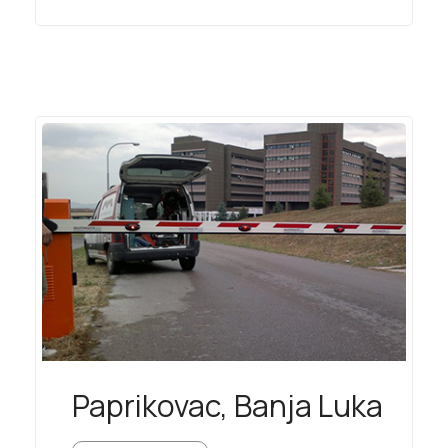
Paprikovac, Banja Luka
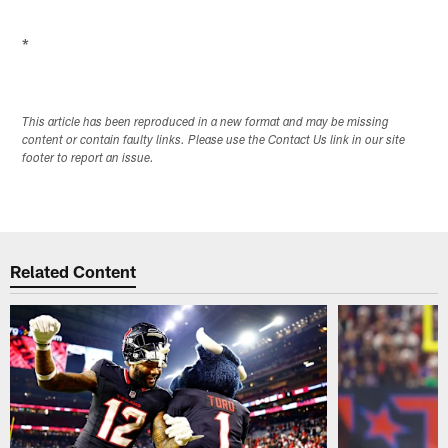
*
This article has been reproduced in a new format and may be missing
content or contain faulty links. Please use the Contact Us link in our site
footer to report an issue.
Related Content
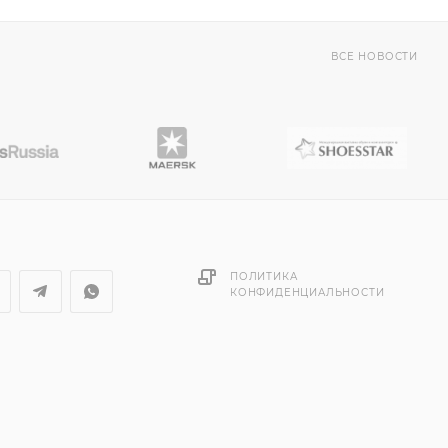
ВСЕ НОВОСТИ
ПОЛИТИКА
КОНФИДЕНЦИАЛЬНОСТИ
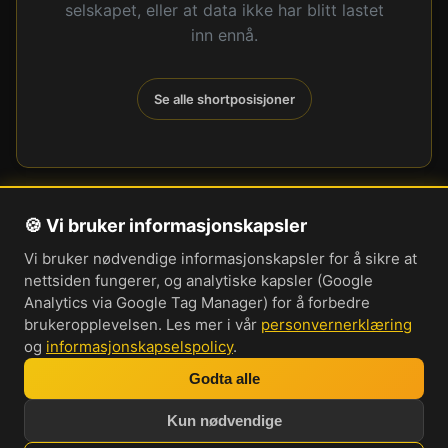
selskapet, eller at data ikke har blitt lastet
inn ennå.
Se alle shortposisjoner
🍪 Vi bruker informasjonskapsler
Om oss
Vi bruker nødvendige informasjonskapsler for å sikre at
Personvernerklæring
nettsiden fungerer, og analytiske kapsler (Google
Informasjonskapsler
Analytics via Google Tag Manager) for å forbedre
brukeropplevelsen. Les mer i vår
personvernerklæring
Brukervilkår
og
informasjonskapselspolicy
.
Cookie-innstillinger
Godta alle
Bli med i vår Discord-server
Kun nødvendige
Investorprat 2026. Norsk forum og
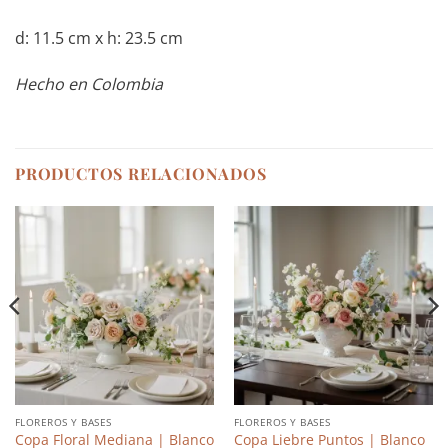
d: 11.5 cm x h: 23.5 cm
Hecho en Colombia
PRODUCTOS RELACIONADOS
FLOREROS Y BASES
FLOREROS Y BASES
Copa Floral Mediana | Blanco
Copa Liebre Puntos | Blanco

▶ _REQUIRED WORK_:
The answer is the whole listing retyped exactly, with pictures omitted.

▶ _EXERCISE RESPONSE_:
Paprikovac, Banja Luka
*
This article has been reproduced in a new format and may be missing
content or contain faulty links. Please use the Contact Us link in our site
footer to report an issue.
Related Content
ВСЕ НОВОСТИ
ПОЛИТИКА
КОНФИДЕНЦИАЛЬНОСТИ
selskapet, eller at data ikke har blitt lastet
inn ennå.
Se alle shortposisjoner
🍪 Vi bruker informasjonskapsler
Om oss
Vi bruker nødvendige informasjonskapsler for å sikre at
Personvernerklæring
nettsiden fungerer, og analytiske kapsler (Google
Informasjonskapsler
Analytics via Google Tag Manager) for å forbedre
brukeropplevelsen. Les mer i vår
personvernerklæring
Brukervilkår
og
informasjonskapselspolicy
.
Cookie-innstillinger
Godta alle
Bli med i vår Discord-server
Kun nødvendige
Investorprat 2026. Norsk forum og
d: 11.5 cm x h: 23.5 cm
Hecho en Colombia
PRODUCTOS RELACIONADOS
FLOREROS Y BASES
FLOREROS Y BASES
Copa Floral Mediana | Blanco
Copa Liebre Puntos | Blanco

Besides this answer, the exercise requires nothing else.